The phthisic waited what seemed a considerable time to Raxis before he began to talk.

“I am perusing a recently published book on the topic of hyperesthesia. Do you happen to know what that means?”

“No, sir,” answered the puzzled visitor.

“It is an exaggerated sensitivity to outside influences such as pain for instance. Are you one who is highly reactive to exterior influences? Do you tend to have immediate, extreme feelings about things?”

“I cannot say for sure, because I lack anything to compare myself to,” replied the young visitor.

Matis lay the book down on the bed cover and stared intently at Raxis.

“When you first came here with Dr. Arbre, I received the strong impression that there are certain special qualities in your makeup. Would you like me to describe what I sense about you?”

The surprised Raxis nodded yes that he would.

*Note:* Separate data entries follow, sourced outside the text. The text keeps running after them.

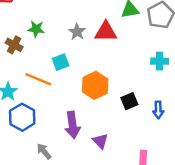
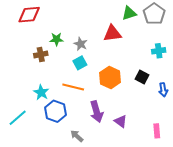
gray star: (77, 32) -> (81, 44), moved
brown cross: (14, 45) -> (41, 54), turned -32
orange line: (38, 79) -> (73, 87), moved
black square: (129, 101) -> (142, 77), moved, turned -32

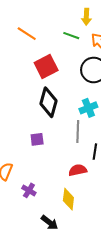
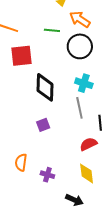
green line: (71, 36) -> (52, 30), moved
red square: (46, 67) -> (21, 56), moved, turned 35
cyan cross: (88, 108) -> (84, 83), turned -36

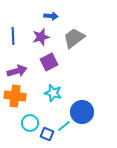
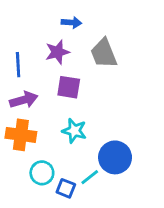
blue line: (13, 36) -> (18, 65), moved
gray trapezoid: (74, 38) -> (104, 53), turned -75
purple square: (49, 62) -> (69, 87), turned 36

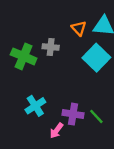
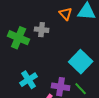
cyan square: (96, 58) -> (81, 62), moved

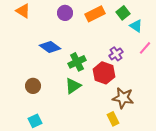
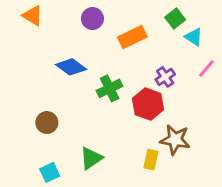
orange rectangle: (95, 14) -> (132, 37), moved
green triangle: (73, 86) -> (91, 158), moved
yellow rectangle: (113, 119) -> (151, 160), moved, turned 40

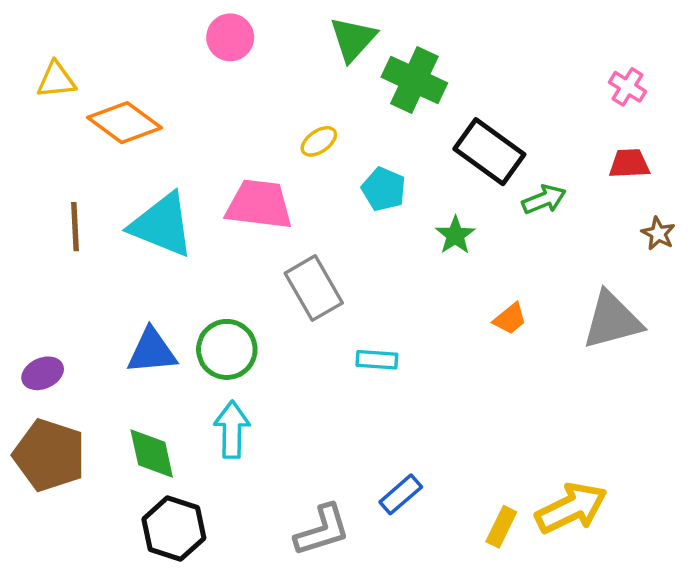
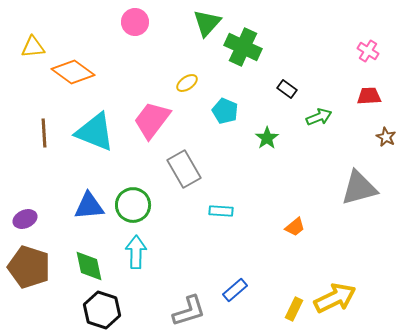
black rectangle: (489, 152) -> (287, 89), size x0.5
pink trapezoid: (259, 204) -> (152, 120), turned -60
orange trapezoid: (510, 319) -> (295, 227), moved

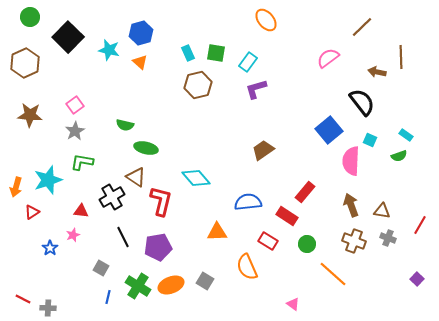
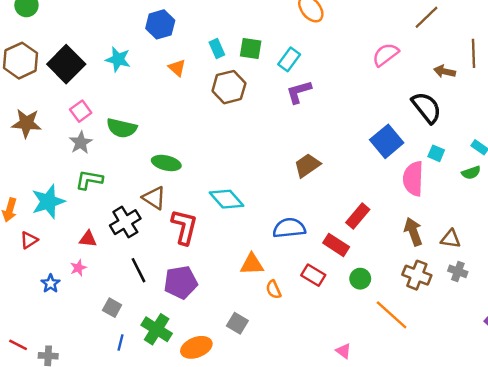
black square: (68, 37) -> (66, 64), moved
cyan star: (109, 50) -> (118, 59), moved
orange triangle: (140, 62) -> (177, 68), moved
green semicircle: (125, 125) -> (122, 128), moved, size x1.4
orange semicircle: (247, 267) -> (273, 290), moved, size x0.6
orange ellipse: (171, 285) -> (196, 347), moved

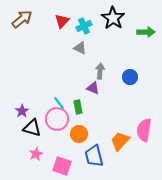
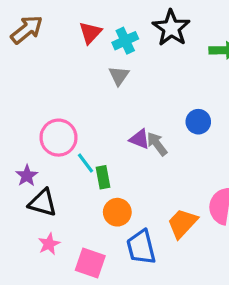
gray triangle: (80, 48) -> (119, 76), turned 40
gray arrow: (100, 71) -> (157, 144), moved, turned -42
green rectangle: (78, 107) -> (103, 177), moved
pink circle: (57, 119) -> (59, 138), moved

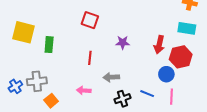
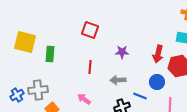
blue circle: (166, 74) -> (157, 82), moved
gray arrow: (111, 77) -> (118, 80), moved
pink arrow: (84, 90) -> (84, 99), turned 32
blue line: (147, 94) -> (140, 96), moved

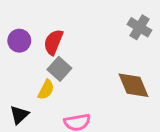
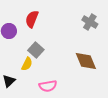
red semicircle: (53, 42) -> (32, 19), moved

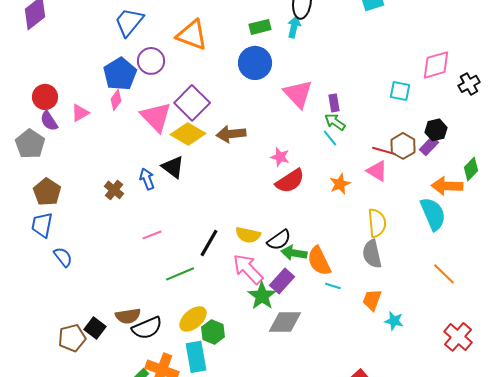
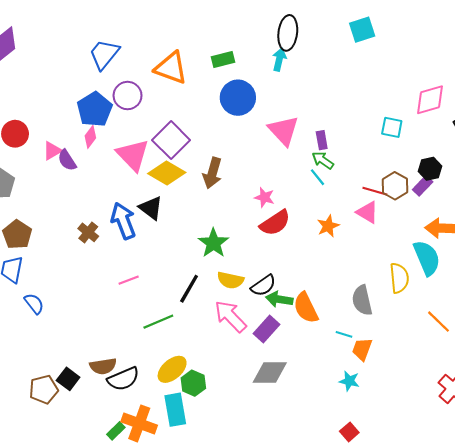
green rectangle: (260, 27) -> (223, 59), moved
purple semicircle: (49, 121) -> (67, 160), moved
brown arrow: (231, 134) -> (212, 173), turned -68
blue arrow: (147, 179) -> (123, 221), size x1.6
yellow semicircle: (377, 223) -> (399, 278), moved
cyan line: (333, 286) -> (344, 334), moved
green star: (262, 296) -> (213, 243), moved
cyan star: (394, 321) -> (349, 381), moved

“There exist individuals with supersensitive minds, those whom Velvet terms the telesthetic or psychic. In the cities, they form small groups that are scattered about. Here in the country, our population tends to fear and persecute these special persons. As a result of a long and unhappy history, most of those born with the gift do not find it within themselves and the sense is never developed.”

“Yes, my parents have told me of the telepaths who can accomplish extraordinary wonders with their minds.”

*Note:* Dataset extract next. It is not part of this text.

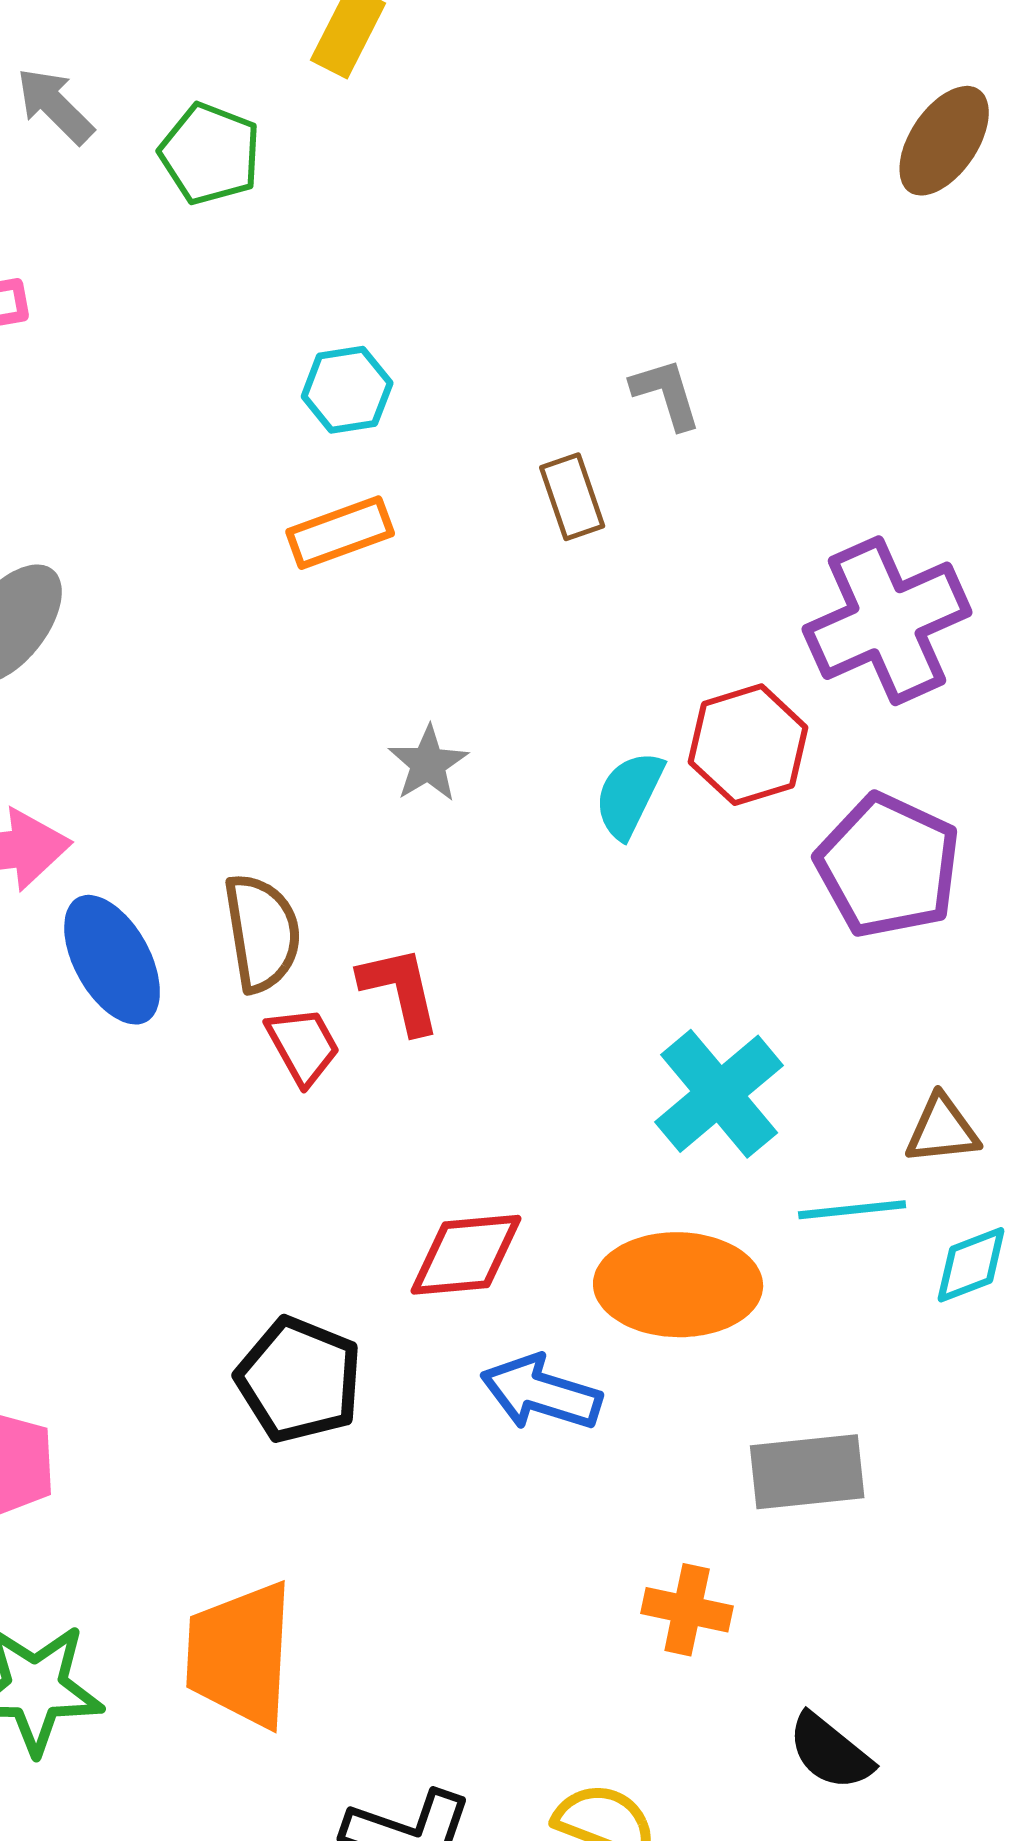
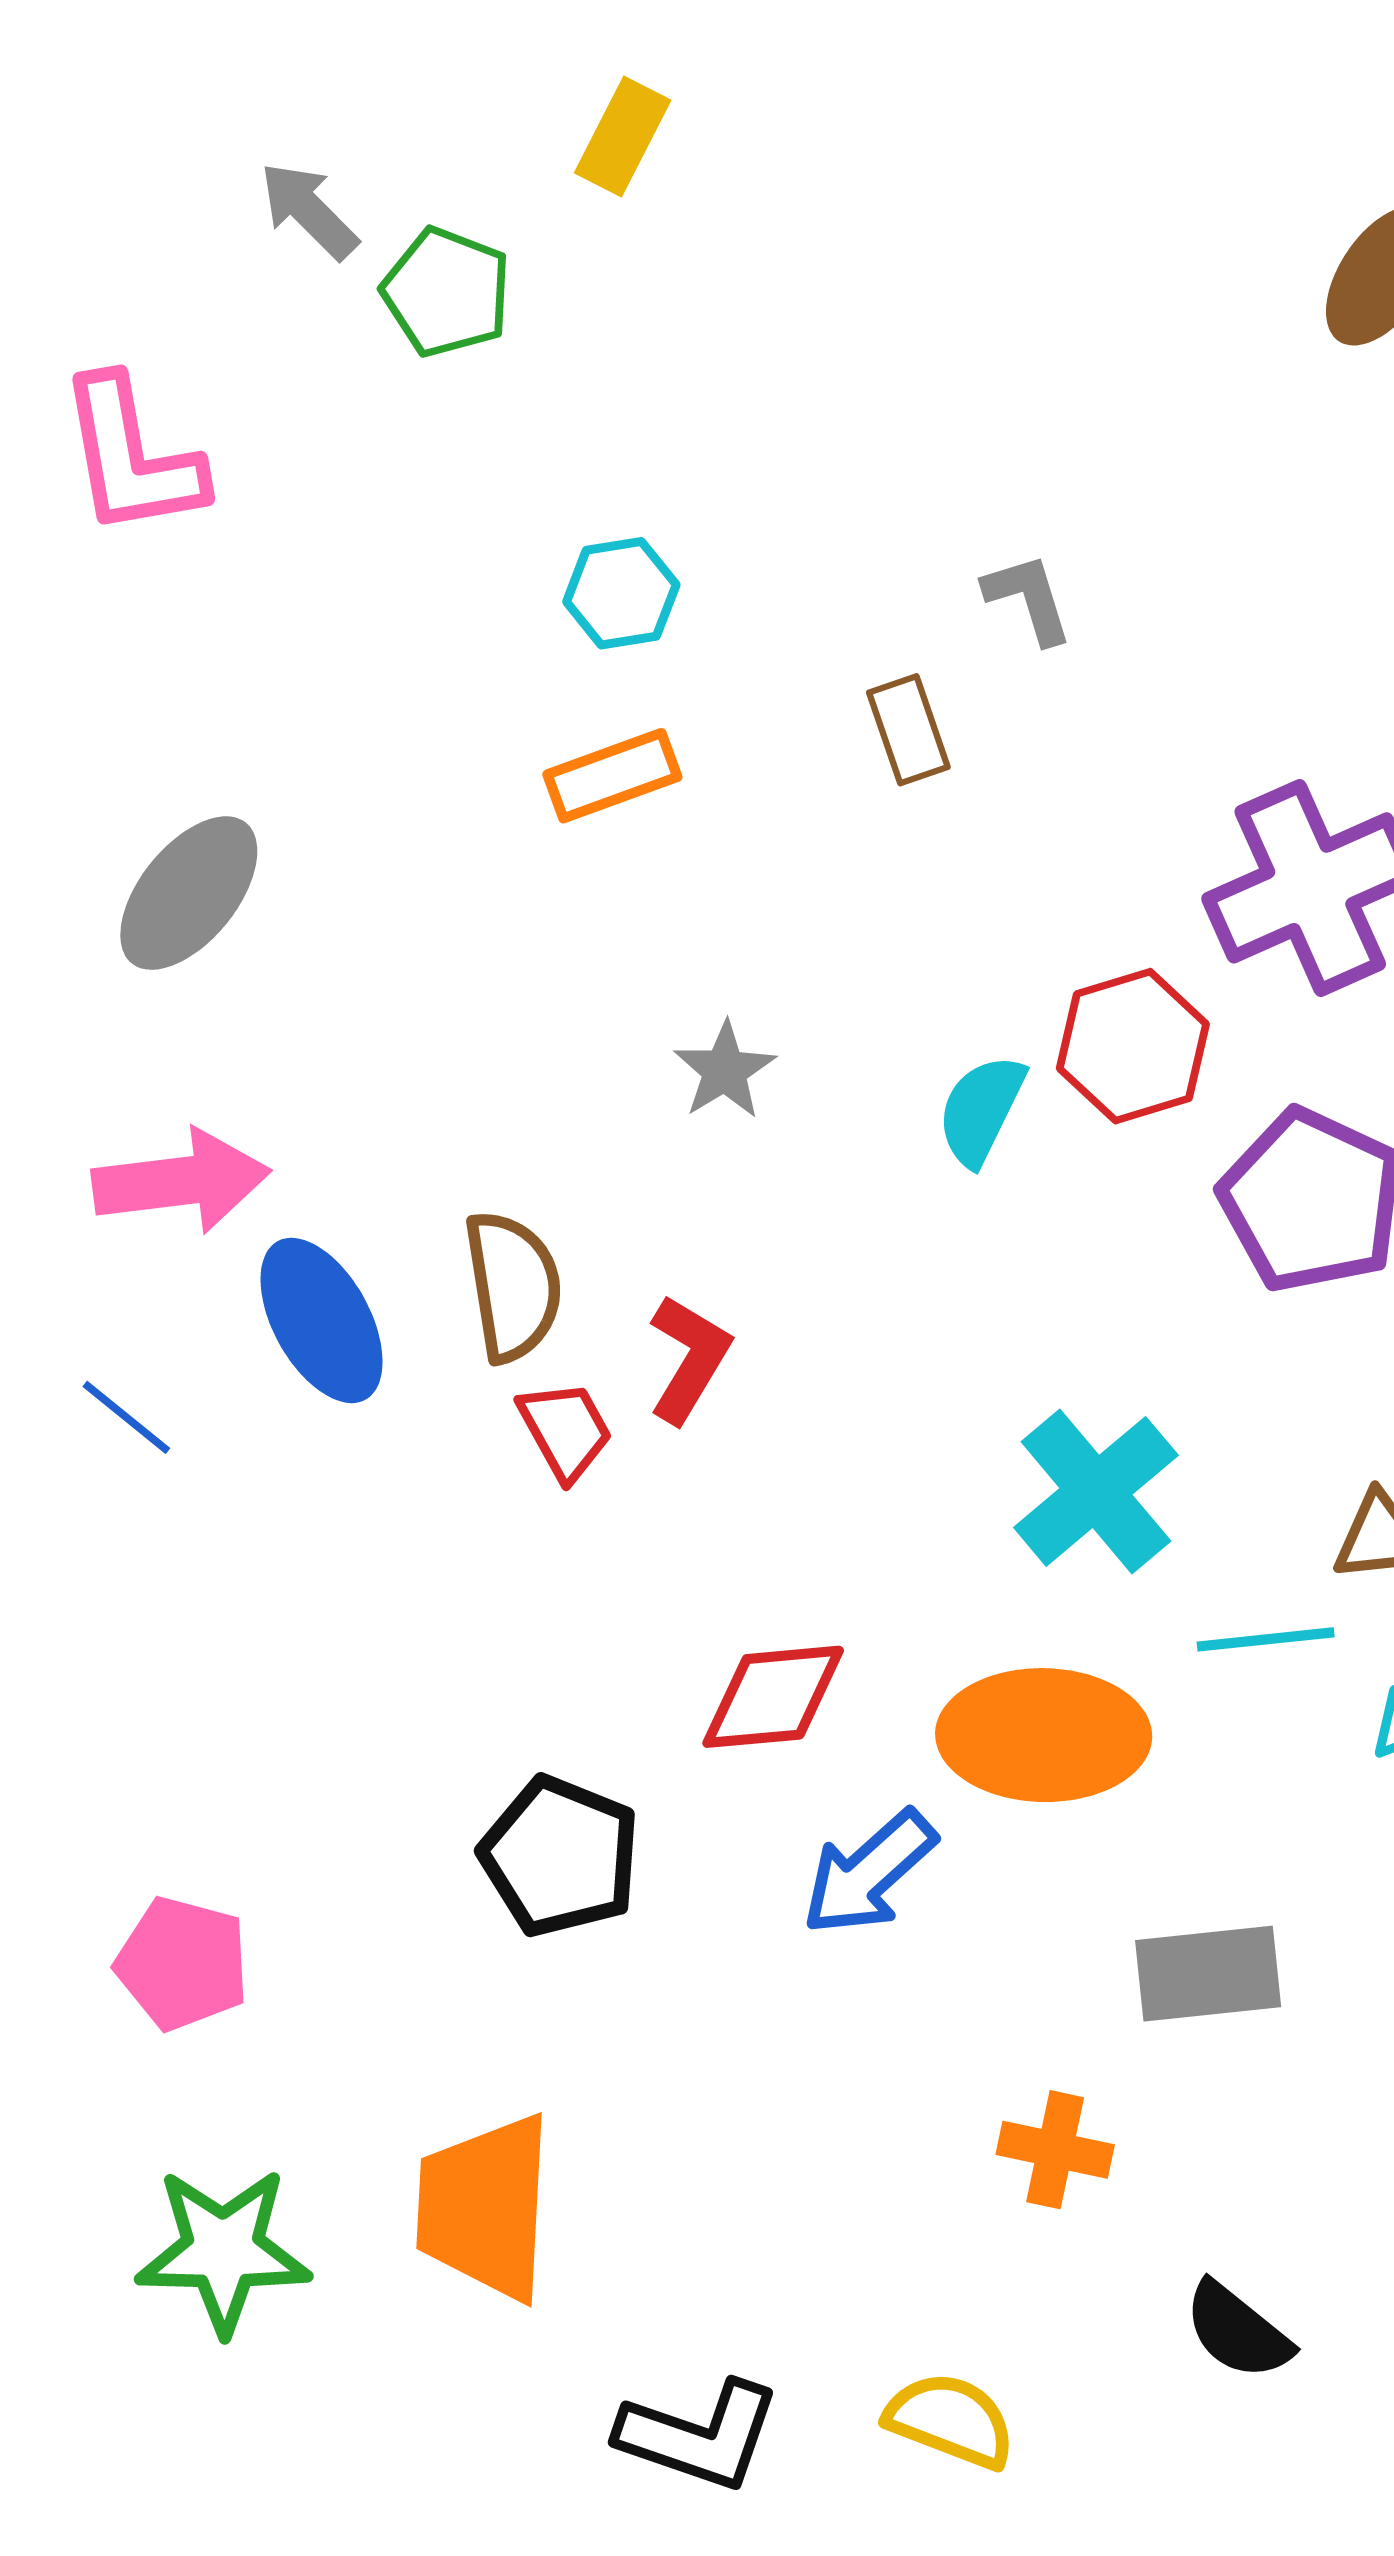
gray arrow: (55, 106) -> (309, 211), moved
red L-shape: (400, 990) -> (689, 1359), turned 44
blue arrow: (541, 1393) -> (869, 1873), turned -59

Matis then lowered his voice to a hushed, guarded level.

“I confess to you that I have, all my life, been a practicing telepath, though in secret. That was so because of the great power in our district of the Alcyones. Have you been told about them?”

“No,” said Raxis, consumed with curiosity. “Who are they?”

“Several hundred years ago, a secret cult was established which survives even today. The purpose of the invisible association was to identify and hunt down all telesthets, so as to prevent them from maintaining any kind of mental communication. It went so far that certain fanatical circles and rings killed and murdered known psychics here in the countryside. Oppressive measures became so common hereabouts that psychic practices became uncommonly rare. They had to be hidden underground, out of sight. Fear inhibited any active exercise of such talents. The telepathic talents fell into deep disfavor and disuse.”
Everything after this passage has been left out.